Wie Kermani eine Bürgerversammlung in Ehrenfeld zum Thema "Moscheebau" beschreibt, ist Demokratie- und Integrationsunterricht pur. Und eben davon, nur mit dem Blick in die große Welt der religiösen und ethnischen Koflikte, handelt auch das zweite Buch, Kermanis gesammelte Reportagen über eine Welt im Ausnahmezustand. Ob er die brutal niedergeschlagene Revolte der iranischen Jugend gegen die Wahlfälschungen von 2009 beschreibt, die antimuslimischen Pogrome und Massaker im indischen Bundesstaat Gujarat, den Kaschmitkonflikt oder eine Reise zu den Sufis im angeblich vom Steinzeitislam beherrschten Pakistan: Kermani geht hin, wo es Fragen gibt. Er bohrt nach, wo es unbequem wird, und tritt unermüdlich für die Unteilbarkeit von Grundwerten wie Demokratie und Menschenrechte ein. In Afghanistan, wo auch die abziehende Bundeswehr dabei ist, ihre Helfer und Dolmetscher hilflos der Rache der Taliban zu überlassen. In Syrien, wo das Outsourcen des Terrors und die Stellvertreterkriege um die Macht im ganzen Nahen Osten das Volk bei lebendigem Leibe zerreißen, während die Welt zuschaut und Veto-Mächte der UNO ihre Hände in verlogener Unschuld waschen.
Oder auf der italienischen Insel Lampedusa, wo sich die ganze Doppelzüngigkeit einer EU offenbart, die das Ideal offener Grenzen verkündet und zugleich die brutale Gewalt der gemeinsamen FRONTEX-Truppe beim Umgang mit Bootsflüchtlingen aus Afrika nicht verhindert. An dieser Grenze sind inzwischen mehr Menschen gestorben als an der Schandmauer zwischen DDR und Bundesrepublik. In Palästina, wo der gemeine Gutmensch schon lange kapituliert vor den Tsunamis aus Hass und Gewalt zwischen Juden und Arabern, die sich gegenseitig nicht mehr als Menschen wahrnehmen. Unsere alte, aus historisch schlechtem Gewissen her rührende Israel-Solidarität bröckelt vor Kermanis Blick ebenso wie das Verständnis für jede Toleranz gegenüber der Intoleranz. Die Hamas ist zwar im Gaza-Streifen demokratisch an die Macht gekommen, verhält sich jedoch undemokratisch. Wie finde ich da eine ethische Position, ohne die eigenen Standards zu verletzen?
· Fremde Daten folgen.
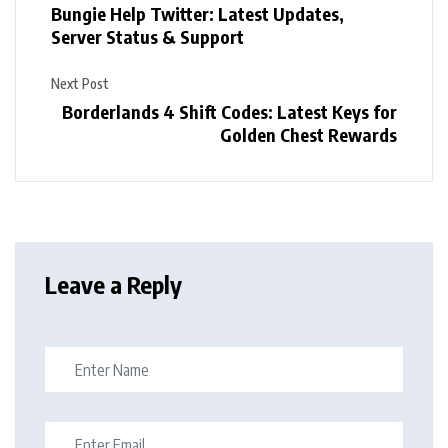
Bungie Help Twitter: Latest Updates,
Server Status & Support
Next Post
Borderlands 4 Shift Codes: Latest Keys for
Golden Chest Rewards
Leave a Reply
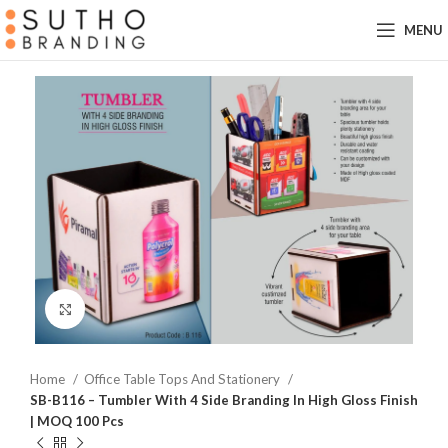
MENU
Click to enlarge
Home
Office Table Tops And Stationery
SB-B116 – Tumbler With 4 Side Branding In High Gloss Finish
| MOQ 100 Pcs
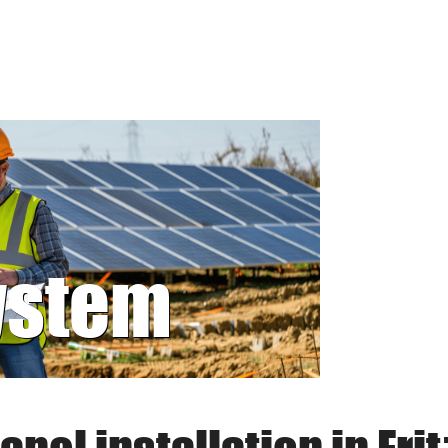
system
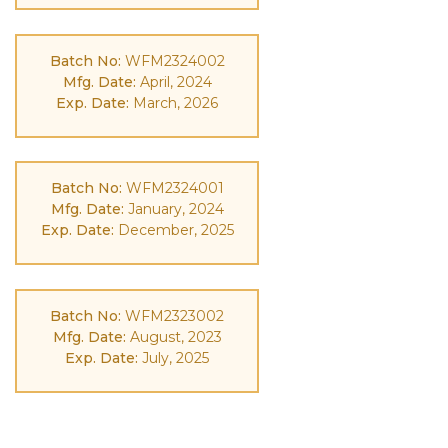
Batch No:
WFM2324002
Mfg. Date:
April, 2024
Exp. Date:
March, 2026
Batch No:
WFM2324001
Mfg. Date:
January, 2024
Exp. Date:
December, 2025
Batch No:
WFM2323002
Mfg. Date:
August, 2023
Exp. Date:
July, 2025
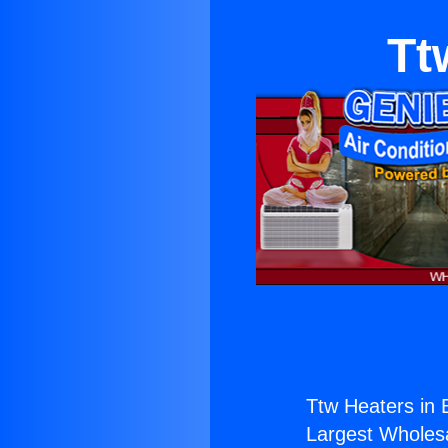
Tt
Ttw Heaters in B
Largest Wholesal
Deutschland und Europa als Paradies der Elenden und Verfolgten oder als "Festung": der rechte Weg liegt in der Mitte zwischen diesen beiden Vorstellungen. Wir sind Einwanderungsland und Einwanderungskontinent. Die Frage ist nur, wie wir damit umgehen. "Lupenreine Demokraten" dürfen eben nicht alles, das wissen wir schon seit Putin und Berlusconi über die politische Bühne toben. Dass "der Westen" mit gespaltener Zunge spricht und seine Repräsentanten in Wirtschaft und Politik permanent anders reden, als sie handeln, hat uns "Westlern" ja den Hass vieler Muslime erst eingebracht. Navid Kermani ist Westler und Musilim zugleich. Er schreibt keine einfachen Bücher mit einfachen Lösungsvorschlägen wie Thilo Sarrazin oder Olaf Henkel. Das will er auch nicht. Er hilft uns, genauer hinzuschauen. Das ist sehr wichtig in diesem Land. Aber wie er das macht, das ist auch eine Bereicherung für unsere Literatur. Unbedingt kaufen und lesen!!!